You are viewing a plain text version of this content. The canonical link for it is here.
Posted to user@avro.apache.org by Lewis John Mcgibbney <le...@gmail.com> on 2012/12/07 17:39:20 UTC

NPE with Generic/SpecifcDatumWriter in Avro 1.3.3

Hi,

We have an issue over in Nutch where we are trying to inject urls into
an Avro backed file store (which resides in Gora [0]). The schema we
are using to generate the Java classes to store the data can be found
here [1].

Currently when I use the Nutch Inject tool (a MR job which reads a
flat file of URLs adding metadata then stores these into the file
store) I get the following stack trace

java.lang.NullPointerException
	at org.apache.avro.specific.SpecificDatumWriter.getField(SpecificDatumWriter.java:48)
	at org.apache.avro.generic.GenericDatumWriter.writeRecord(GenericDatumWriter.java:89)
	at org.apache.avro.generic.GenericDatumWriter.write(GenericDatumWriter.java:62)
	at org.apache.avro.generic.GenericDatumWriter.writeRecord(GenericDatumWriter.java:89)
	at org.apache.avro.generic.GenericDatumWriter.write(GenericDatumWriter.java:62)
	at org.apache.avro.generic.GenericDatumWriter.write(GenericDatumWriter.java:55)
	at org.apache.avro.file.DataFileWriter.append(DataFileWriter.java:245)
	at org.apache.gora.avro.store.DataFileAvroStore.put(DataFileAvroStore.java:54)
	at org.apache.gora.mapreduce.GoraRecordWriter.write(GoraRecordWriter.java:60)
	at org.apache.hadoop.mapred.MapTask$NewDirectOutputCollector.write(MapTask.java:639)
	at org.apache.hadoop.mapreduce.TaskInputOutputContext.write(TaskInputOutputContext.java:80)
	at org.apache.nutch.crawl.InjectorJob$UrlMapper.map(InjectorJob.java:185)
	at org.apache.nutch.crawl.InjectorJob$UrlMapper.map(InjectorJob.java:85)
	at org.apache.hadoop.mapreduce.Mapper.run(Mapper.java:144)
	at org.apache.hadoop.mapred.MapTask.runNewMapper(MapTask.java:764)
	at org.apache.hadoop.mapred.MapTask.run(MapTask.java:370)
	at org.apache.hadoop.mapred.Child$4.run(Child.java:255)
	at java.security.AccessController.doPrivileged(Native Method)
	at javax.security.auth.Subject.doAs(Subject.java:396)
	at org.apache.hadoop.security.UserGroupInformation.doAs(UserGroupInformation.java:1093)
	at org.apache.hadoop.mapred.Child.main(Child.java:249)

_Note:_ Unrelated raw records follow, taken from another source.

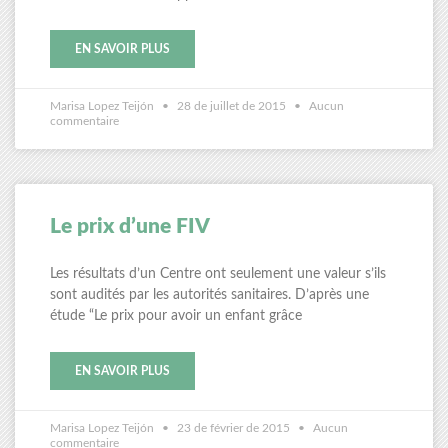
EN SAVOIR PLUS
Marisa Lopez Teijón
28 de juillet de 2015
Aucun
commentaire
Le prix d’une FIV
Les résultats d’un Centre ont seulement une valeur s’ils
sont audités par les autorités sanitaires. D’après une
étude “Le prix pour avoir un enfant grâce
EN SAVOIR PLUS
Marisa Lopez Teijón
23 de février de 2015
Aucun
commentaire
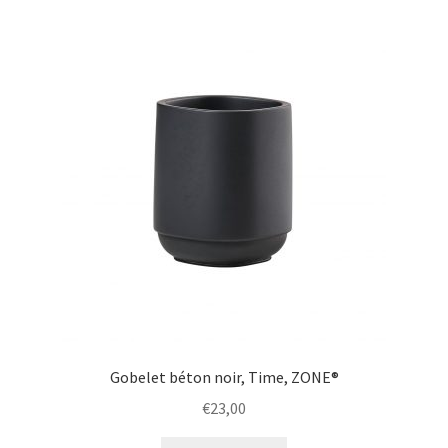
Gobelet béton noir, Time, ZONE®
€
23,00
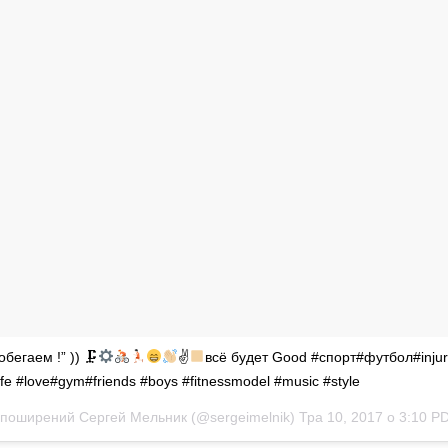
обегаем !” )) 🗜
✌
всё будет Good #спорт#футбол#injur
ife #love#gym#friends #boys #fitnessmodel #music #style
 поширений Сергей Мельник (@sergeimelnik)
Тра 10, 2017 о 3:10 P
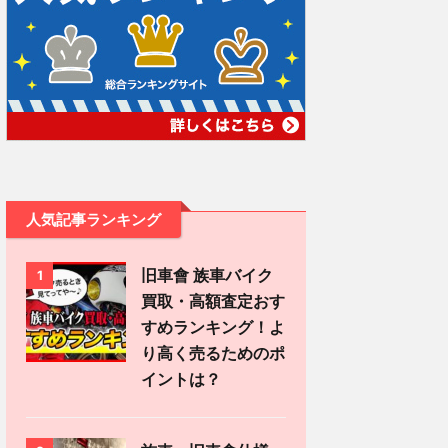
人気記事ランキング
旧車會 族車バイク
1
買取・高額査定おす
すめランキング！よ
り高く売るためのポ
イントは？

So I guess I have the following questions

1) Is the schema OK? Is there anything which should be changed?
2) If not then can someone please explain to me (if possible) how we
get the NPE and what field within the schema might relate to this?

I am keen to learn more about this, any help in order to do so would
be greatly appreciated.

Thanks, Lewis

[0] http://svn.apache.org/repos/asf/gora/trunk/gora-core/src/main/java/org/apache/gora/avro/store/DataFileAvroStore.java
[1] https://issues.apache.org/jira/secure/attachment/12559852/webpage.avsc
[2] http://svn.apache.org/repos/asf/nutch/branches/2.x/src/java/org/apache/nutch/crawl/InjectorJob.java
-- 
Lewis

Re: NPE with Generic/SpecifcDatumWriter in Avro 1.3.3

Posted by Lewis John Mcgibbney <le...@gmail.com>.
Hi,
Fortunately we discovered the flaw in the avsc.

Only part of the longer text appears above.